Leaving Greensboro

Leaving Greensboro 2014-03-12T18:51:40+00:00

It seems as if Greensboro, North Carolina did not want me to leave. Of course, it’s all just coincidence. There is no meaning behind the force of nature. That’s what our scientific knowledge tells us, anyway. The world just does what it does. The laws of physics and the chaotic nature of the global systems that interact with each other cause weather patterns. The Spirit of Place has no say in the snow fall or ice conditions that hindered my travel. That’s just silly talk. But there it is.

Not once, but twice since I first arrived in North Carolina I have had to leave that place, and not once, but both times, unusual snow and ice delayed my travel. Like an elderly grandmother, lonely for familial contact, I was held back a little longer by this place before I could be on my way.

I was supposed to take a train from Greensboro to Washington, D.C. on Friday. It started snowing in Greensboro on Thursday. Greensboro is not a place accustomed to snow, so even the threat of a single inch accumulation was enough tip close down schools and places of work. I wasn’t too worried, though. I had tickets on Amtrak for my travel I Friday, and trains are far more reliable in those winter conditions than planes or buses could be. Just in case, I checked on my train before I left the house Friday morning. Amtrak said it was on time, so I packed my things into the car and my friend dropped me off at the station.

8:40 am came and went. The train did not arrive. The schedule board said the train would arrive by 9 and leave by 9:15. At 9:30 the board said that the train would arrive by 10. At 11 the board said the train would arrive by 11:15. And so the day continued. The snow kept falling outside. The would be passengers of train 80 to New York kept waiting. At 1:30 I the afternoon, nearly every mobile phone in the station rang with an automated message saying that our train had been cancelled. A line formed at the ticket window as people attempted tip rebook. I called Amtrak instead. I was told that power lines had fallen across the tracks and no trains would be coming into the station for the rest of the day. I could not rebook for Saturday, either. I would have to find another way to get to D.C.
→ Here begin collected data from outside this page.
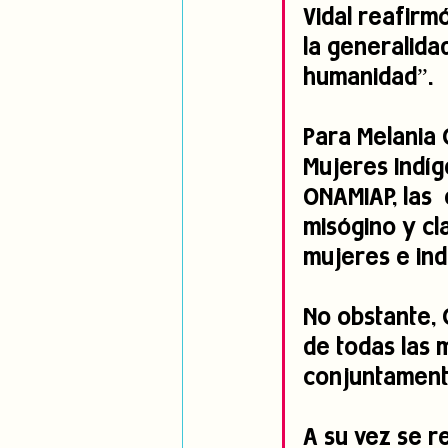
Vidal reafirm
la generalida
humanidad”.
Para Melania 
Mujeres Indíg
ONAMIAP, las  
misógino y cl
mujeres e ind
No obstante, 
de todas las 
conjuntamente
A su vez se re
I went to Greyhound to see if I could catch a bus. The man behind the counter looked at me with bored eyes and said that the bus was broken. “What do you mean the bus is broken. You are a bus company. Don’t you have other buses? ” No, he told me, the bus to D.C. was broken. I’d have to find another way to travel. I tried to find a flight online, but the best I could find was a plane leaving Greensboro at 5pm on Saturday and arriving in D.C. at 7 am on Sunday. Fourteen hours for a trip that takes 5 hours by car. That’s absurd! But the inclement weather had forced to many cancellations in the past two days and redirecting passengers was causing the trouble. So I decided to rent a car.

I booked a car at Avis. I got a ride to the airport and went to the rental counter there’s tip pick up my car. It would be much more expensive than my train ticket, but I had to be in D.C. and that’s just what I’d have to do. I handed the clerk my drivers license and my debit card. At least I had plenty of money to cover the rental and the deposit. But they had tip run a credit check first.
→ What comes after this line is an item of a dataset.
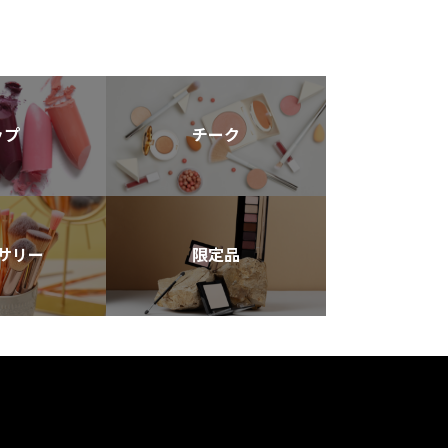
ップ
チーク
サリー
限定品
And this, my dear friends, is where things got really surreal. You see, I have no credit. Not good credit. Not bad credit. Just no credit. For years I have paid for things in cash. I have eschewed the use or possession of a credit card. I have rented rooms, but no actual apartment in the U.S. (I much prefer living in intentional community than by myself, anyway.) I have not had a utility in my name since some time in my late twenties. So of course, Equifax told Avid that they couldn’t rent me a car with just a measly debit card.

The man asked me if I had a credit card instead. No. I do not.

Several hours of back and forth ensued as I simultaneously attempted to rent a car from any other company using my debit card and put out a distress call to the corporate sponsors of the not for profit where I work and the event I was heading to D.C. to run to ask if anyone had a corporate account with a rental agency and could help me get a car. By around 5 at night I gave up.

I turned to my friend and asked her to drive me to the hackathon. She laughed and quipped, “Maybe the gods just don’t want you to go to this thing. Have you considered that? ” But she agreed to take me anyway. She packed an overnight bash for herself and her twin boys and we headed north. (And this is where I will point out for posterity that both she and the boys were instrumental in helping the winning projects take shape, and so it might be worth wondering if it wasn’t just that the gods wanted them to come to Washington with me.)

We slept in a hotel just south of Washington on Friday night and arrived at the hackathon exactly when my co-worker did the next morning. All is well that ends well. But I wonder what would have happened if I had been in Greensboro in the summertime.